BAD GUY (Kim Ki-duk). 100 minutes. Subtitled. Opens Friday (April 15) at the Royal. See Indie & Rep Cinemas, page 99. Rating: NNN Rating: NNN
A blank-eyed young thug targets a young student and scams her into a life of storefront prostitution. He watches obsessively through a one-way mirror as she fights, cries, tries to escape and finally becomes so emotionally dead that he dares to approach her with his version of love.
At least it might be love. Since the thug barely speaks and divides his energies between hurting and protecting her, it's hard to say.
Director Kim Ki-duk , best known for the lyrical Spring, Summer, Fall, Wintero And Spring, presents the tale as a matter of fate.

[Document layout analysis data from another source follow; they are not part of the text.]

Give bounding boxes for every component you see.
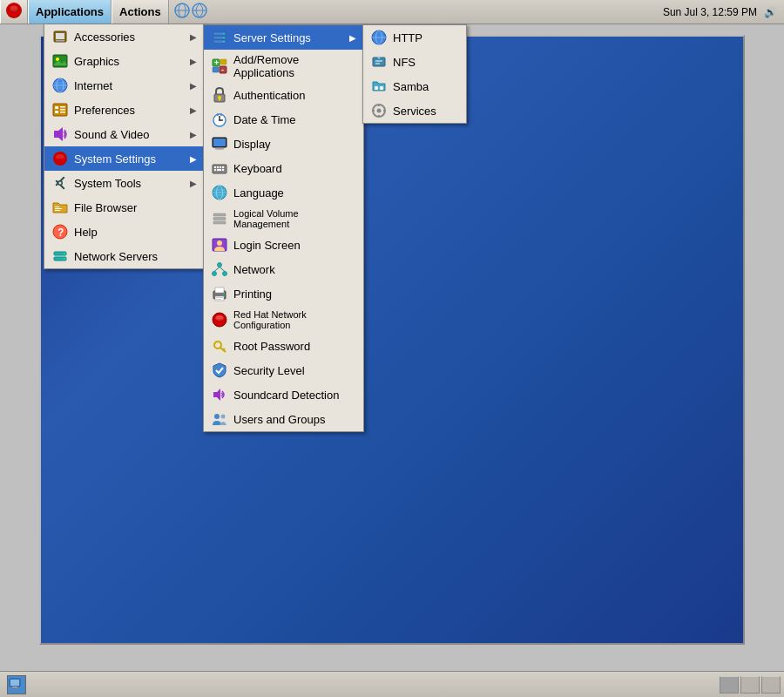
menu-item-preferences[interactable]: Preferences ▶ xyxy=(44,98,204,122)
submenu-item-lvm[interactable]: Logical Volume Management xyxy=(204,205,363,233)
services-icon xyxy=(370,102,388,119)
pager-btn-2[interactable] xyxy=(740,676,760,694)
svg-rect-29 xyxy=(57,159,63,163)
submenu-item-security-level[interactable]: Security Level xyxy=(204,358,363,382)
svg-rect-35 xyxy=(55,208,62,209)
svg-rect-113 xyxy=(375,86,378,90)
menu-item-file-browser[interactable]: File Browser xyxy=(44,195,204,220)
samba-icon xyxy=(370,78,388,95)
svg-rect-71 xyxy=(220,166,221,168)
add-remove-icon: + - xyxy=(211,58,228,75)
actions-menu-btn[interactable]: Actions xyxy=(112,0,169,24)
redhat-icon-btn[interactable] xyxy=(0,0,28,24)
svg-point-104 xyxy=(214,414,220,419)
nfs-icon xyxy=(370,53,388,71)
svg-rect-95 xyxy=(216,299,221,300)
submenu-item-redhat-network[interactable]: Red Hat Network Configuration xyxy=(204,306,363,334)
system-settings-icon xyxy=(51,150,69,167)
svg-rect-34 xyxy=(55,206,59,207)
submenu-item-root-password[interactable]: Root Password xyxy=(204,334,363,358)
svg-point-42 xyxy=(64,258,65,260)
language-label: Language xyxy=(233,186,356,200)
keyboard-icon xyxy=(211,159,228,177)
svg-rect-114 xyxy=(380,86,383,90)
svg-rect-123 xyxy=(12,687,17,687)
svg-point-85 xyxy=(217,240,222,246)
login-screen-icon xyxy=(211,236,228,254)
applications-dropdown: Accessories ▶ Graphics ▶ Internet ▶ xyxy=(44,24,205,269)
system-settings-submenu: Server Settings ▶ + - Add/Remove Applica… xyxy=(203,24,364,432)
menu-item-system-settings[interactable]: System Settings ▶ xyxy=(44,146,204,171)
svg-point-96 xyxy=(223,293,225,294)
preferences-arrow: ▶ xyxy=(190,105,197,115)
submenu-item-printing[interactable]: Printing xyxy=(204,281,363,306)
lvm-label: Logical Volume Management xyxy=(233,208,356,229)
taskbar-left: Applications Actions xyxy=(0,0,213,24)
network-servers-label: Network Servers xyxy=(74,250,197,263)
root-password-icon xyxy=(211,337,228,355)
submenu-item-language[interactable]: Language xyxy=(204,180,363,205)
server-item-services[interactable]: Services xyxy=(363,98,466,123)
globe-icon-1 xyxy=(174,3,190,21)
submenu-item-keyboard[interactable]: Keyboard xyxy=(204,156,363,180)
submenu-item-users-groups[interactable]: Users and Groups xyxy=(204,407,363,431)
system-settings-arrow: ▶ xyxy=(190,154,197,164)
menu-item-network-servers[interactable]: Network Servers xyxy=(44,244,204,268)
menu-item-internet[interactable]: Internet ▶ xyxy=(44,73,204,98)
svg-marker-103 xyxy=(213,389,220,401)
menu-item-sound-video[interactable]: Sound & Video ▶ xyxy=(44,122,204,146)
svg-rect-74 xyxy=(217,169,221,171)
submenu-item-server-settings[interactable]: Server Settings ▶ xyxy=(204,25,363,50)
svg-rect-23 xyxy=(60,106,65,108)
svg-point-99 xyxy=(216,315,223,319)
preferences-label: Preferences xyxy=(74,104,185,117)
svg-rect-66 xyxy=(217,147,222,149)
applications-menu-btn[interactable]: Applications xyxy=(28,0,112,24)
svg-line-102 xyxy=(223,348,225,350)
submenu-item-soundcard[interactable]: Soundcard Detection xyxy=(204,382,363,407)
login-screen-label: Login Screen xyxy=(233,239,356,252)
submenu-item-login-screen[interactable]: Login Screen xyxy=(204,233,363,257)
submenu-item-authentication[interactable]: Authentication xyxy=(204,83,363,107)
svg-point-116 xyxy=(377,109,382,113)
svg-rect-10 xyxy=(56,33,64,39)
svg-rect-72 xyxy=(222,166,224,168)
lvm-icon xyxy=(211,210,228,227)
internet-arrow: ▶ xyxy=(190,81,197,91)
pager-btn-1[interactable] xyxy=(720,676,739,694)
server-item-samba[interactable]: Samba xyxy=(363,74,466,98)
submenu-item-date-time[interactable]: Date & Time xyxy=(204,107,363,132)
svg-line-89 xyxy=(214,267,220,272)
submenu-item-display[interactable]: Display xyxy=(204,132,363,156)
nfs-label: NFS xyxy=(393,56,459,69)
svg-rect-63 xyxy=(220,113,222,116)
menu-item-accessories[interactable]: Accessories ▶ xyxy=(44,24,204,49)
server-item-http[interactable]: HTTP xyxy=(363,25,466,50)
server-item-nfs[interactable]: NFS xyxy=(363,50,466,74)
network-label: Network xyxy=(233,263,356,276)
pager-btn-3[interactable] xyxy=(761,676,781,694)
svg-rect-94 xyxy=(216,297,223,298)
svg-rect-122 xyxy=(10,680,19,686)
submenu-item-add-remove[interactable]: + - Add/Remove Applications xyxy=(204,50,363,83)
graphics-arrow: ▶ xyxy=(190,57,197,66)
svg-rect-24 xyxy=(60,109,65,111)
menu-item-system-tools[interactable]: System Tools ▶ xyxy=(44,171,204,195)
svg-rect-53 xyxy=(213,67,219,72)
taskbar-computer-icon[interactable] xyxy=(7,675,26,694)
services-label: Services xyxy=(393,105,459,118)
help-label: Help xyxy=(74,226,197,239)
svg-rect-67 xyxy=(215,149,224,150)
sound-video-arrow: ▶ xyxy=(190,130,197,139)
svg-rect-124 xyxy=(10,687,19,688)
svg-rect-83 xyxy=(213,221,226,224)
svg-rect-54 xyxy=(220,59,226,64)
date-time-icon xyxy=(211,111,228,128)
menu-item-help[interactable]: ? Help xyxy=(44,220,204,244)
svg-point-46 xyxy=(223,33,225,35)
samba-label: Samba xyxy=(393,80,459,93)
accessories-arrow: ▶ xyxy=(190,32,197,42)
submenu-item-network[interactable]: Network xyxy=(204,257,363,281)
server-settings-submenu: HTTP NFS Samba xyxy=(362,24,467,124)
menu-item-graphics[interactable]: Graphics ▶ xyxy=(44,49,204,73)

Mysterious photos suggest some earlier connection between the two, and the thug has a superhuman ability to recover from serious injuries (at one point he's run through with a piece of window pane).
In the end, thug and woman reach a pastoral peace of sorts, but we're no further ahead than we were at the beginning. Despite this, the film works well on gritty atmosphere. Much of it's set in the victim's little crib, and its cheap, broken quality perfectly mirrors what her life has become.
The thug's obsession destroys the little world of the petty pimps who run the red-light block, and costs more than one life. The victimizers become as imprisoned as the victims, adding another layer of despair to an already bleak tale.